-- REQUIRED WORK --
Where an entry below contains an image, skip the image and copy the rest exactly.

[Data records]
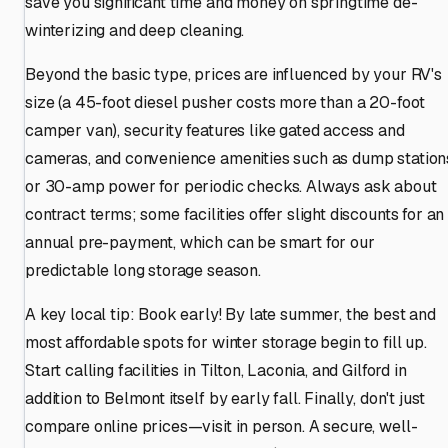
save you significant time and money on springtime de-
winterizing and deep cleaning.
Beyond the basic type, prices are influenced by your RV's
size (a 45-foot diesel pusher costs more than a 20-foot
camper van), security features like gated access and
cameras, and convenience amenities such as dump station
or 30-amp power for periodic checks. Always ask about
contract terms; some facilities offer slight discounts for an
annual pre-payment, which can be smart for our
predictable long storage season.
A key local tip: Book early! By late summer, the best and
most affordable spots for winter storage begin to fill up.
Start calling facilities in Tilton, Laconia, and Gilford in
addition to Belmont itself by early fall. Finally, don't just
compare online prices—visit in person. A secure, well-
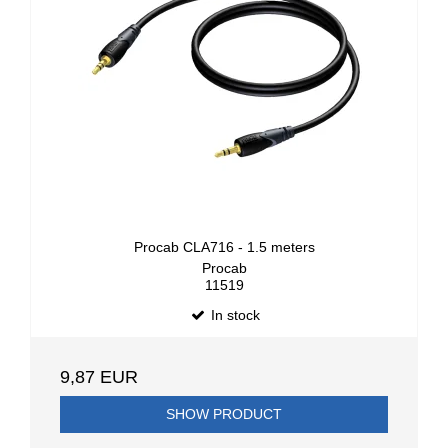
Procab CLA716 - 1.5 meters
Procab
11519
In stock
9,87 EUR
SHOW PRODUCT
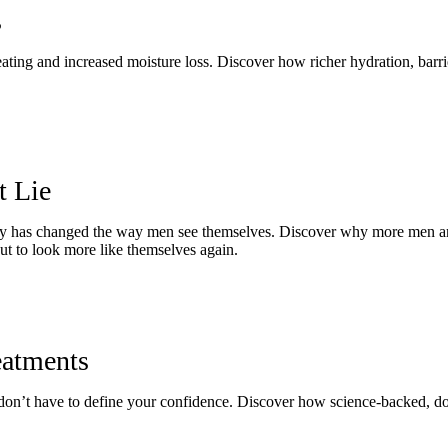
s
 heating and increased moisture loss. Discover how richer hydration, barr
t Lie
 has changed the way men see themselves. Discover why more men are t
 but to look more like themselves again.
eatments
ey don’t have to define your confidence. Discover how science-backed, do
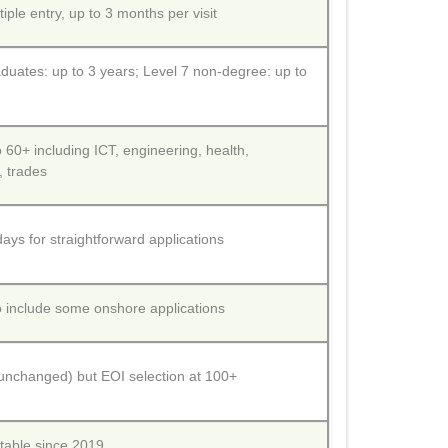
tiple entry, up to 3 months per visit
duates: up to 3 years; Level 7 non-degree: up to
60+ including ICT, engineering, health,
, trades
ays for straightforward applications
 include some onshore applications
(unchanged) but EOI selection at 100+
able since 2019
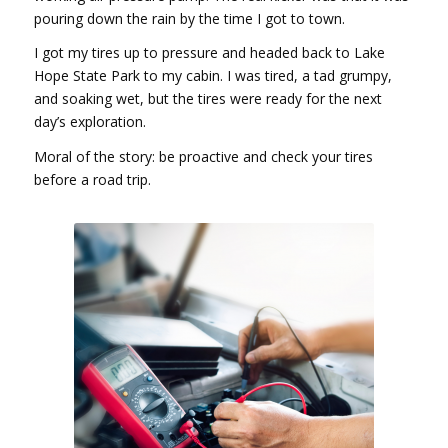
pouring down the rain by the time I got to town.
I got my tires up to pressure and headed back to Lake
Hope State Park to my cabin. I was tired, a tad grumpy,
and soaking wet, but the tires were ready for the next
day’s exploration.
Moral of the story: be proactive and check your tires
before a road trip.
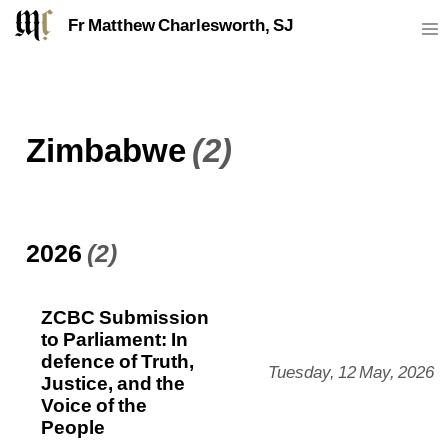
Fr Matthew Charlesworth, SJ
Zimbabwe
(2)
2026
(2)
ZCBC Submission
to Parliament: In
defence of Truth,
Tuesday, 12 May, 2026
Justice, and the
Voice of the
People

-- EXERCISE RESULT --
save you significant time and money on springtime de-
winterizing and deep cleaning.
Beyond the basic type, prices are influenced by your RV's
size (a 45-foot diesel pusher costs more than a 20-foot
camper van), security features like gated access and
cameras, and convenience amenities such as dump station
or 30-amp power for periodic checks. Always ask about
contract terms; some facilities offer slight discounts for an
annual pre-payment, which can be smart for our
predictable long storage season.
A key local tip: Book early! By late summer, the best and
most affordable spots for winter storage begin to fill up.
Start calling facilities in Tilton, Laconia, and Gilford in
addition to Belmont itself by early fall. Finally, don't just
compare online prices—visit in person. A secure, well-
Procab CLA716 - 1.5 meters
Procab
11519
In stock
9,87 EUR
SHOW PRODUCT
s
 heating and increased moisture loss. Discover how richer hydration, barr
t Lie
 has changed the way men see themselves. Discover why more men are t
 but to look more like themselves again.
eatments
ey don’t have to define your confidence. Discover how science-backed, do
tiple entry, up to 3 months per visit
duates: up to 3 years; Level 7 non-degree: up to
60+ including ICT, engineering, health,
, trades
ays for straightforward applications
 include some onshore applications
(unchanged) but EOI selection at 100+
able since 2019
pouring down the rain by the time I got to town.
I got my tires up to pressure and headed back to Lake
Hope State Park to my cabin. I was tired, a tad grumpy,
and soaking wet, but the tires were ready for the next
day’s exploration.
Moral of the story: be proactive and check your tires
before a road trip.
Fr Matthew Charlesworth, SJ
Zimbabwe
(2)
2026
(2)
ZCBC Submission
to Parliament: In
defence of Truth,
Tuesday, 12 May, 2026
Justice, and the
Voice of the
People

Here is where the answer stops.